Records provided START

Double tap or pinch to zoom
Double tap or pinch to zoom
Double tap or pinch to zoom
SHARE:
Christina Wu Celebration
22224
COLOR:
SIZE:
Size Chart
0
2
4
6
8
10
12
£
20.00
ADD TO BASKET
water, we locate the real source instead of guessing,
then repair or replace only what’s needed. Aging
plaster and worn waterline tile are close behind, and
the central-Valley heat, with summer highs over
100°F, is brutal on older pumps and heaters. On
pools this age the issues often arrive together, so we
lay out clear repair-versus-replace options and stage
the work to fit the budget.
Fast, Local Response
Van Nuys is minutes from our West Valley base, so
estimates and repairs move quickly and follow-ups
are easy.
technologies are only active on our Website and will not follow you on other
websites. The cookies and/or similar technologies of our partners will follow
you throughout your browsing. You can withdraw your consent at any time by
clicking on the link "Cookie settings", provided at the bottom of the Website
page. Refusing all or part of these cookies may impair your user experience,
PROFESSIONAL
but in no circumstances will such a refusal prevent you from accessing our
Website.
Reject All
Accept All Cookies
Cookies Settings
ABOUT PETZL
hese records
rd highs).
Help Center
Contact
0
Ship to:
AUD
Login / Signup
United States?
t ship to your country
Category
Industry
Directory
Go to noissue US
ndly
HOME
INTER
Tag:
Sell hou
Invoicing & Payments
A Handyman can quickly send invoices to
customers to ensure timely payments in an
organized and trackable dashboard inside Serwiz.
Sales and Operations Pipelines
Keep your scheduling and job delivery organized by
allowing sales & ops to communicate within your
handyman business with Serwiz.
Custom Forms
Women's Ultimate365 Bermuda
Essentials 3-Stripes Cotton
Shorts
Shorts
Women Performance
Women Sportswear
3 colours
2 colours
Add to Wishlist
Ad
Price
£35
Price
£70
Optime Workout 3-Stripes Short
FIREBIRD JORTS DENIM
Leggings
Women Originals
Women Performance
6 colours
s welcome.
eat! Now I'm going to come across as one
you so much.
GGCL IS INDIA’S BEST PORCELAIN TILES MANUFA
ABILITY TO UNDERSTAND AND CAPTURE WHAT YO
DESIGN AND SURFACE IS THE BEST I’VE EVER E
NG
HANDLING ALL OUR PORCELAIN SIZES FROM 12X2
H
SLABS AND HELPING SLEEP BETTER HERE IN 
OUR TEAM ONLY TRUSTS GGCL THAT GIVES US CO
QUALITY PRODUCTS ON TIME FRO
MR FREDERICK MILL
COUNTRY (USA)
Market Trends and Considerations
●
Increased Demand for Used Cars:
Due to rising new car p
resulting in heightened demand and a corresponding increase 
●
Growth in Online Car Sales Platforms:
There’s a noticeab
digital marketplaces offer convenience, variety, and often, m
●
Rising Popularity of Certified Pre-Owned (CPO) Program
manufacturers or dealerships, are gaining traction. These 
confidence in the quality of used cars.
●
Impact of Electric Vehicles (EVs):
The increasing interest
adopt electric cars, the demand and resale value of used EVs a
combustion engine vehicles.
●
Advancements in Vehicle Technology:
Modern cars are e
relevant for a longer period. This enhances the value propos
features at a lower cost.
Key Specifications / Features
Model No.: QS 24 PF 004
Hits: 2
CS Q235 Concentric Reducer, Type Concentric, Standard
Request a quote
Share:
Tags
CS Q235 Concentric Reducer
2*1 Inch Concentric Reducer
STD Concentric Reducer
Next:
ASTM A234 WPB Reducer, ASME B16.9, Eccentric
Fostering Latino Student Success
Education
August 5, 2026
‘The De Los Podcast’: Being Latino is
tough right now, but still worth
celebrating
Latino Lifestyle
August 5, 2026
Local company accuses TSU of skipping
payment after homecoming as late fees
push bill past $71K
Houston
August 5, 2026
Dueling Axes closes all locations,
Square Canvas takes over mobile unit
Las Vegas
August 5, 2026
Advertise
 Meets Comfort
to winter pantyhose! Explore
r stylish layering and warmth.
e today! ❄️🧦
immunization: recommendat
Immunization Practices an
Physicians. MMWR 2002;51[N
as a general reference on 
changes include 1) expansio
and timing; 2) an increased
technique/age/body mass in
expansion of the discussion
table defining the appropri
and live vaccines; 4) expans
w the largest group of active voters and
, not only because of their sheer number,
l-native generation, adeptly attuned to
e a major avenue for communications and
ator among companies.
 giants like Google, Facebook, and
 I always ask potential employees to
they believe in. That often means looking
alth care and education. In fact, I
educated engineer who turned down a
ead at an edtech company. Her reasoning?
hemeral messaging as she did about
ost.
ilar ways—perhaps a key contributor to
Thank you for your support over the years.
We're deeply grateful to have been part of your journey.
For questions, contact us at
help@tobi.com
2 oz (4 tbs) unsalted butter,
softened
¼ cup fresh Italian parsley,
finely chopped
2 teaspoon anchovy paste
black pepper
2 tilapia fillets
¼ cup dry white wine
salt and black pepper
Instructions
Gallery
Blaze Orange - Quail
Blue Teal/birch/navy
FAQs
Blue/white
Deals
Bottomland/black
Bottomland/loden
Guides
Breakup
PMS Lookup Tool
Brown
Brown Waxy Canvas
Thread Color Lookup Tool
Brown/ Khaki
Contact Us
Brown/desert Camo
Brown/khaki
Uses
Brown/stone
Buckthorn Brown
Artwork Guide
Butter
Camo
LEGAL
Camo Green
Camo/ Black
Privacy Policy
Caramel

Records provided END

What the task asks
Starting at the line above that contains "Women Sportswear", write out each line exactly until the line that contains "and live vaccines; 4) expans" has been written, and stop there.

Answer box
Women Sportswear
3 colours
2 colours
Add to Wishlist
Ad
Price
£35
Price
£70
Optime Workout 3-Stripes Short
FIREBIRD JORTS DENIM
Leggings
Women Originals
Women Performance
6 colours
s welcome.
eat! Now I'm going to come across as one
you so much.
GGCL IS INDIA’S BEST PORCELAIN TILES MANUFA
ABILITY TO UNDERSTAND AND CAPTURE WHAT YO
DESIGN AND SURFACE IS THE BEST I’VE EVER E
NG
HANDLING ALL OUR PORCELAIN SIZES FROM 12X2
H
SLABS AND HELPING SLEEP BETTER HERE IN 
OUR TEAM ONLY TRUSTS GGCL THAT GIVES US CO
QUALITY PRODUCTS ON TIME FRO
MR FREDERICK MILL
COUNTRY (USA)
Market Trends and Considerations
●
Increased Demand for Used Cars:
Due to rising new car p
resulting in heightened demand and a corresponding increase 
●
Growth in Online Car Sales Platforms:
There’s a noticeab
digital marketplaces offer convenience, variety, and often, m
●
Rising Popularity of Certified Pre-Owned (CPO) Program
manufacturers or dealerships, are gaining traction. These 
confidence in the quality of used cars.
●
Impact of Electric Vehicles (EVs):
The increasing interest
adopt electric cars, the demand and resale value of used EVs a
combustion engine vehicles.
●
Advancements in Vehicle Technology:
Modern cars are e
relevant for a longer period. This enhances the value propos
features at a lower cost.
Key Specifications / Features
Model No.: QS 24 PF 004
Hits: 2
CS Q235 Concentric Reducer, Type Concentric, Standard
Request a quote
Share:
Tags
CS Q235 Concentric Reducer
2*1 Inch Concentric Reducer
STD Concentric Reducer
Next:
ASTM A234 WPB Reducer, ASME B16.9, Eccentric
Fostering Latino Student Success
Education
August 5, 2026
‘The De Los Podcast’: Being Latino is
tough right now, but still worth
celebrating
Latino Lifestyle
August 5, 2026
Local company accuses TSU of skipping
payment after homecoming as late fees
push bill past $71K
Houston
August 5, 2026
Dueling Axes closes all locations,
Square Canvas takes over mobile unit
Las Vegas
August 5, 2026
Advertise
 Meets Comfort
to winter pantyhose! Explore
r stylish layering and warmth.
e today! ❄️🧦
immunization: recommendat
Immunization Practices an
Physicians. MMWR 2002;51[N
as a general reference on 
changes include 1) expansio
and timing; 2) an increased
technique/age/body mass in
expansion of the discussion
table defining the appropri
and live vaccines; 4) expans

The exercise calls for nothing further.